Data copying. Data is often copied around needlessly, potentially accompanied by costly additional allocations. Examples abound: string handling, immutable or persistent data structures, message passing, etc. The cost of copying can add up when it happens alot, especially for critical data structures that the code revolves around. This is why I am bullish about prudent use of slices and reusable, mutable data structures.
Indexing. A similar case can be made for reducing data structure indexing costs, especially for hashed data, through the use of borrowed references and (string) interning.

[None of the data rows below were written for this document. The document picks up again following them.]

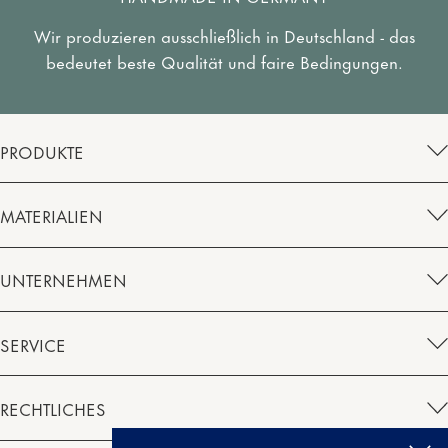
Wir produzieren ausschließlich in Deutschland - das
bedeutet beste Qualität und faire Bedingungen.
PRODUKTE
MATERIALIEN
UNTERNEHMEN
SERVICE
RECHTLICHES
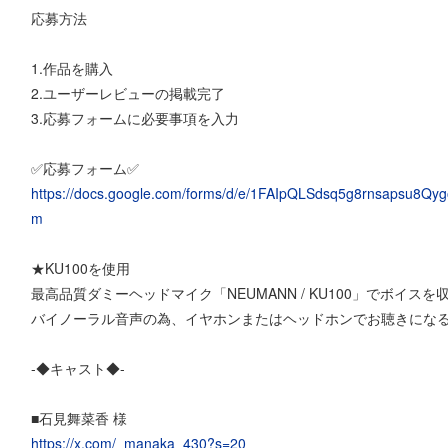
応募方法
1.作品を購入
2.ユーザーレビューの掲載完了
3.応募フォームに必要事項を入力
✅応募フォーム✅
https://docs.google.com/forms/d/e/1FAIpQLSdsq5g8rnsapsu8
m
★KU100を使用
最高品質ダミーヘッドマイク「NEUMANN / KU100」でボイスを
バイノーラル音声の為、イヤホンまたはヘッドホンでお聴きになる
-◆キャスト◆-
■石見舞菜香 様
https://x.com/_manaka_430?s=20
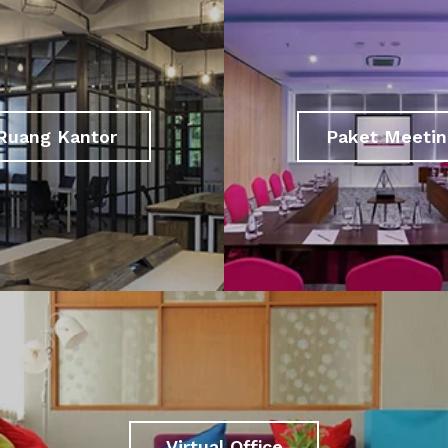
Ruang Kantor
Paket Meetin
Virtual Office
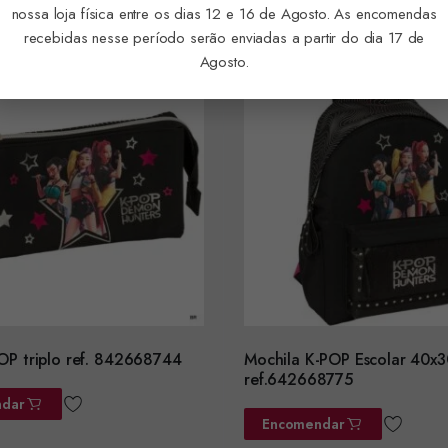
nossa loja física entre os dias 12 e 16 de Agosto. As encomendas
recebidas nesse período serão enviadas a partir do dia 17 de
Agosto.
OP triplo ref. 842668744
Mochila K-POP Escolar 40x
ref.642668775
dar
Encomendar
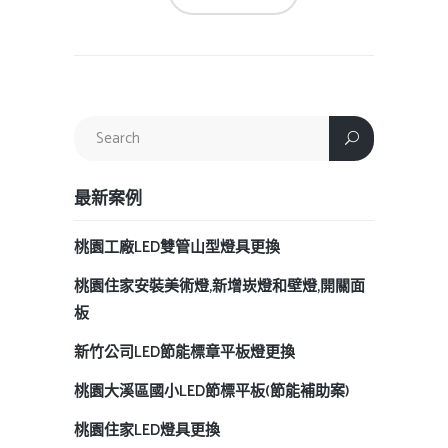
最新案例
桃園工廠LED雙管山型燈具更換
桃園住家安裝美術燈,新增崁燈和壁燈,開關面
板
新竹公司LED節能標章平板燈更換
桃園大溪區國小LED節標平板(節能補助案)
桃園住家LED燈具更換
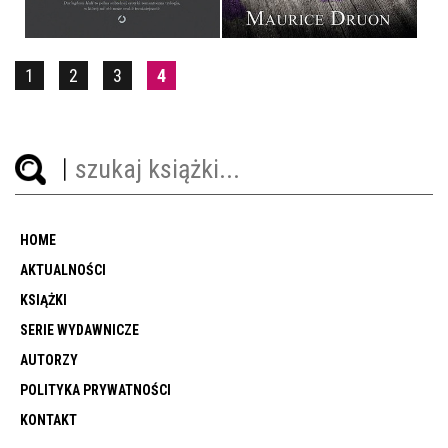
1
2
3
4
HOME
AKTUALNOŚCI
KSIĄŻKI
SERIE WYDAWNICZE
AUTORZY
POLITYKA PRYWATNOŚCI
KONTAKT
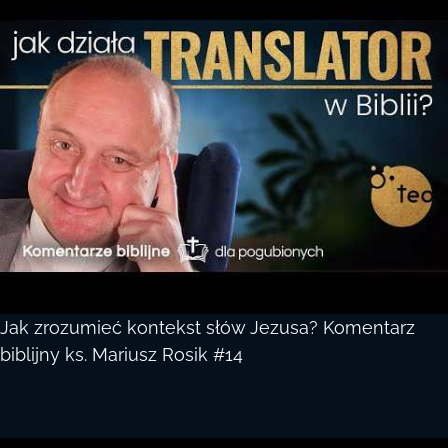
Jak zrozumieć kontekst słów Jezusa? Komentarz
biblijny ks. Mariusz Rosik #14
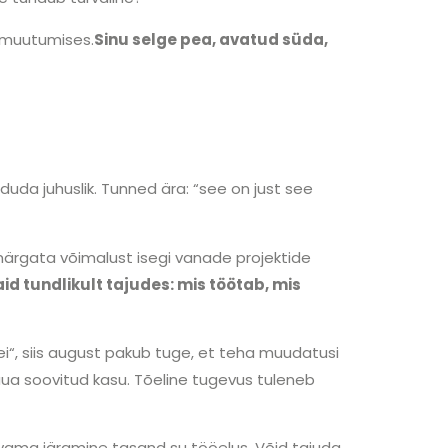
s muutumises.
Sinu selge pea, avatud süda,
uda juhuslik. Tunned ära: “see on just see
 märgata võimalust isegi vanade projektide
aid tundlikult tajudes: mis töötab, mis
ei“, siis august pakub tuge, et teha muudatusi
 tuua soovitud kasu. Tõeline tugevus tuleneb
svama järgmine tasand su tööelus. Võid tajuda,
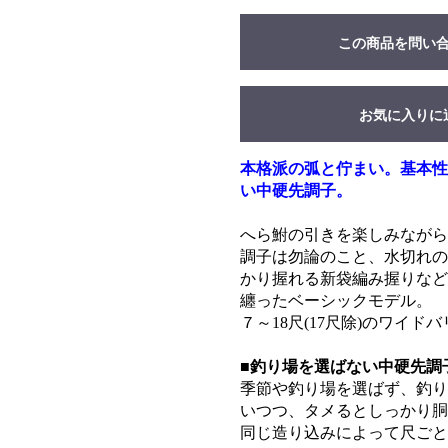
この商品を問い
お気に入りに
本格派の弧と佇まい。基本性
い中硬先調子。
へら鮒の引きを楽しみながら
調子は勿論のこと、水切れの
かり握れる新袋編み握りなど
纏ったベーシックモデル。
７～18尺(17尺除)のワイド
■釣り場を選ばない中硬先調
季節や釣り場を選ばず、釣り
いつつ、タメるとしっかり胴
同じ造り込みによって尺ごと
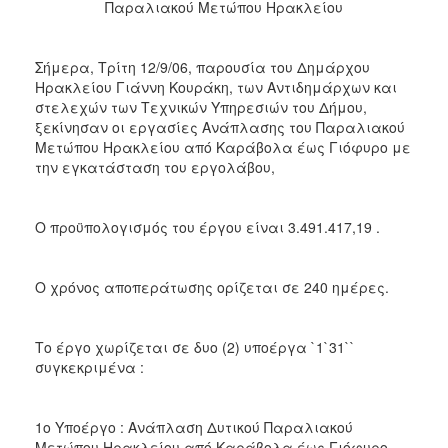
2018
Παραλιακού Μετώπου Ηρακλείου
2017
2016
Σήμερα, Τρίτη 12/9/06, παρουσία του Δημάρχου
Ηρακλείου Γιάννη Κουράκη, των Αντιδημάρχων και
2015
στελεχών των Τεχνικών Υπηρεσιών του Δήμου,
2013
ξεκίνησαν οι εργασίες Ανάπλασης του Παραλιακού
Μετώπου Ηρακλείου από Καράβολα έως Γιόφυρο με
2012
την εγκατάσταση του εργολάβου,
2011
2010
Ο προϋπολογισμός του έργου είναι 3.491.417,19 .
2006
Ο χρόνος αποπεράτωσης ορίζεται σε 240 ημέρες.
Ο
Το έργο χωρίζεται σε δυο (2) υποέργα `1`31``
ΤΟΠΟΣ
συγκεκριμένα :
ΜΑΣ
ΠΟΛΙΤΙΣΜΟΣ
1ο Υποέργο : Ανάπλαση Δυτικού Παραλιακού
Μετώπου Ηρακλείου από Καράβολα έως Γιόφυρο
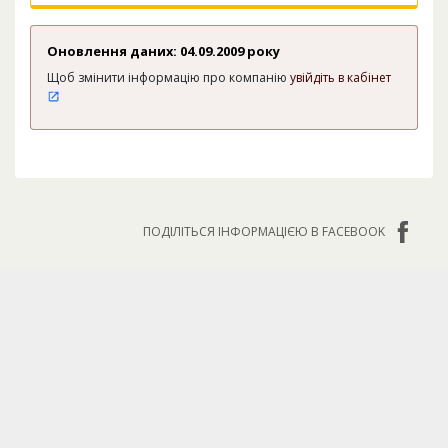
Оновлення даних: 04.09.2009 року
Щоб змінити інформацію про компанію
увійдіть в кабінет
ПОДІЛІТЬСЯ ІНФОРМАЦІЄЮ В FACEBOOK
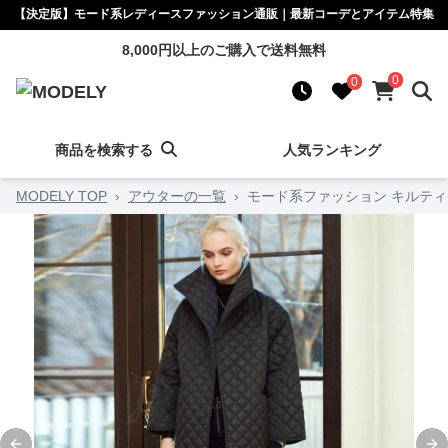
【決定版】モード系レディースファッション通販｜最新コーデとアイテム特集
8,000円以上のご購入で送料無料
0
0
商品を検索する
人気ランキング
MODELY TOP
›
アウターの一覧
›
モード系ファッション キルテ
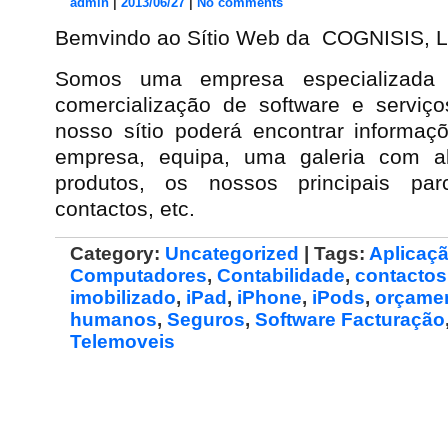
admin
|
2013/06/27
|
No comments
Bemvindo ao Sítio Web da COGNISIS, 
Somos uma empresa especializada
comercialização de software e serviço
nosso sítio poderá encontrar informaç
empresa, equipa, uma galeria com a
produtos, os nossos principais parc
contactos, etc.
Category:
Uncategorized
| Tags:
Aplicaç
Computadores
,
Contabilidade
,
contactos
imobilizado
,
iPad
,
iPhone
,
iPods
,
orçame
humanos
,
Seguros
,
Software Facturação
Telemoveis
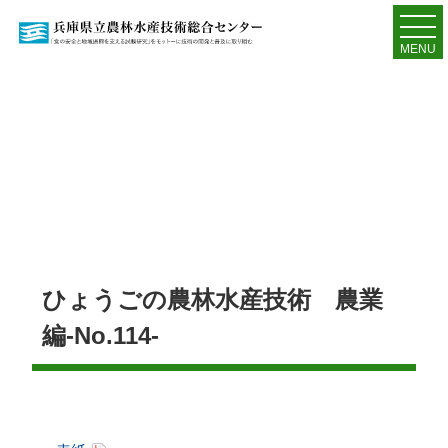
MENU
ひょうごの農林水産技術 農業
編-No.114-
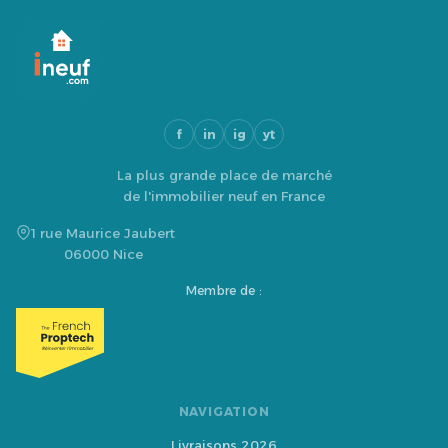
f
in
ig
yt
La plus grande place de marché
de l'immobilier neuf en France
1 rue Maurice Jaubert
06000 Nice
Membre de :
NAVIGATION
Livraisons 2026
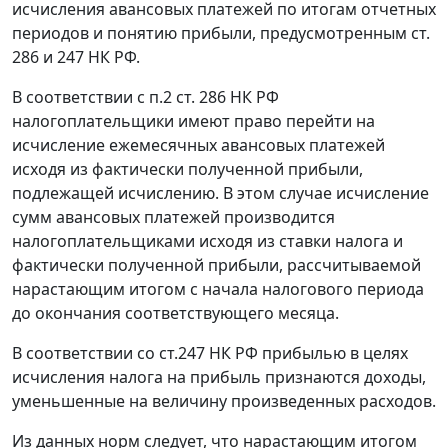
исчисления авансовых платежей по итогам отчетных
периодов и понятию прибыли, предусмотренным
ст.
286
и
247
НК РФ.
В соответствии с
п.2 ст. 286
НК РФ
налогоплательщики имеют право перейти на
исчисление ежемесячных авансовых платежей
исходя из фактически полученной прибыли,
подлежащей исчислению. В этом случае исчисление
сумм авансовых платежей производится
налогоплательщиками исходя из ставки налога и
фактически полученной прибыли, рассчитываемой
нарастающим итогом с начала налогового периода
до окончания соответствующего месяца.
В соответствии со
ст.247
НК РФ прибылью в целях
исчисления налога на прибыль признаются доходы,
уменьшенные на величину произведенных расходов.
Из данных норм следует, что нарастающим итогом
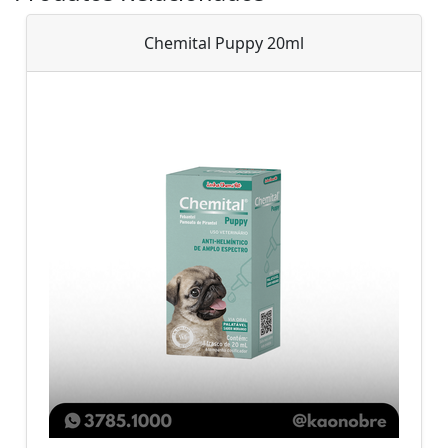
Chemital Puppy 20ml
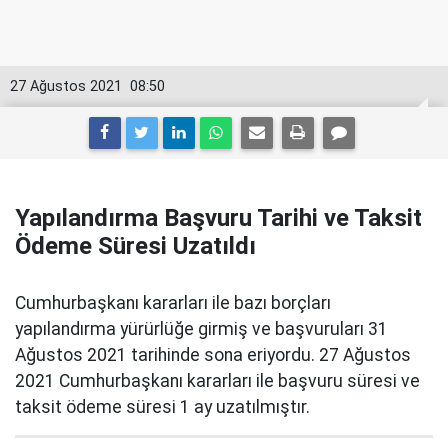
27 Ağustos 2021
08:50
Yapılandırma Başvuru Tarihi ve Taksit
Ödeme Süresi Uzatıldı
Cumhurbaşkanı kararları ile bazı borçları
yapılandırma yürürlüğe girmiş ve başvuruları 31
Ağustos 2021 tarihinde sona eriyordu. 27 Ağustos
2021 Cumhurbaşkanı kararları ile başvuru süresi ve
taksit ödeme süresi 1 ay uzatılmıştır.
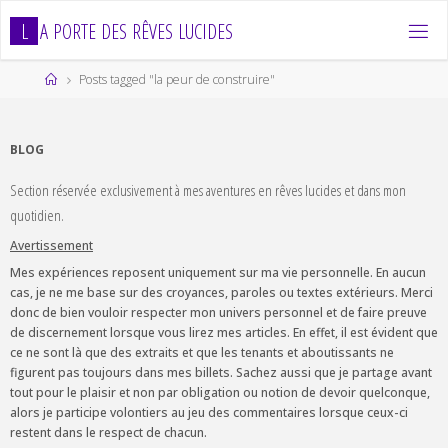
Skip
L
A
P
O
R
T
E
D
E
S
R
Ê
V
E
S
L
U
C
I
D
E
S
to
content
Home
Posts tagged "la peur de construire"
BLOG
Section réservée exclusivement à mes aventures en rêves lucides et dans mon
quotidien.
Avertissement
Mes expériences reposent uniquement sur ma vie personnelle. En aucun
cas, je ne me base sur des croyances, paroles ou textes extérieurs. Merci
donc de bien vouloir respecter mon univers personnel et de faire preuve
de discernement lorsque vous lirez mes articles. En effet, il est évident que
ce ne sont là que des extraits et que les tenants et aboutissants ne
figurent pas toujours dans mes billets. Sachez aussi que je partage avant
tout pour le plaisir et non par obligation ou notion de devoir quelconque,
alors je participe volontiers au jeu des commentaires lorsque ceux-ci
restent dans le respect de chacun.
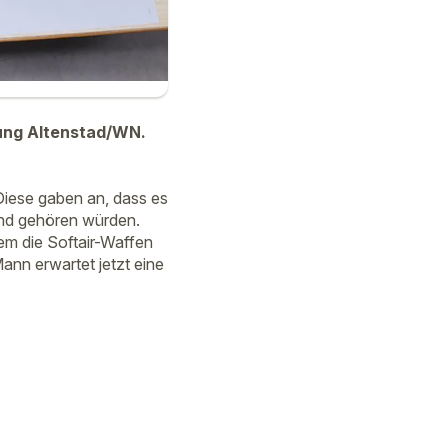
ung Altenstad/WN.
 Diese gaben an, dass es
und gehören würden.
em die Softair-Waffen
ann erwartet jetzt eine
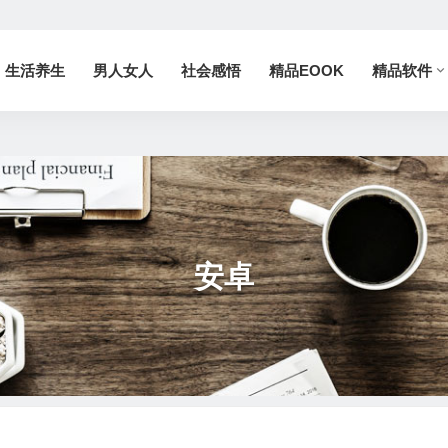
生活养生
男人女人
社会感悟
精品EOOK
精品软件
安卓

Data Oriented Design. Huge performance wins can be obtained by organizing data access in cache-friendly ways. Ideally, one wants to structure code to swiftly navigate a long cache line from front-to-back. This means avoiding certain common OOP design patterns, such as allocating each entity separately (vs. gathering them together in a single array object), virtual dispatch for handling each entity, and the liberal and unnecessary use of getters and setters.
I find it fascinating how much Joe Duffy and Herb Sutter echo Don Knuth’s warning about excessive optimization in the small, especially for imperceptible improvements that make the code more complex, and therefore harder to understand and maintain.
Yet, they enrich Knuth’s advice when insisting on the importance (when throughput matters) of investing time early and often to architecturally design for performance, particularly with regard to memory management, critical data structures, and synchronization strategies. Poor decisions here can multiply the widespread (and hard to detect) distribution of lots of tiny pieces of inefficient code. Getting it measurably right as you grow your software may take more time upfront, but it can potentially save you a lot of heartache and greater refactoring effort later on.
If you believe performance will ever matter, don’t let simplistic warnings about “premature optimization” prevent you from paying careful attention to the performance implications of your design and coding choices.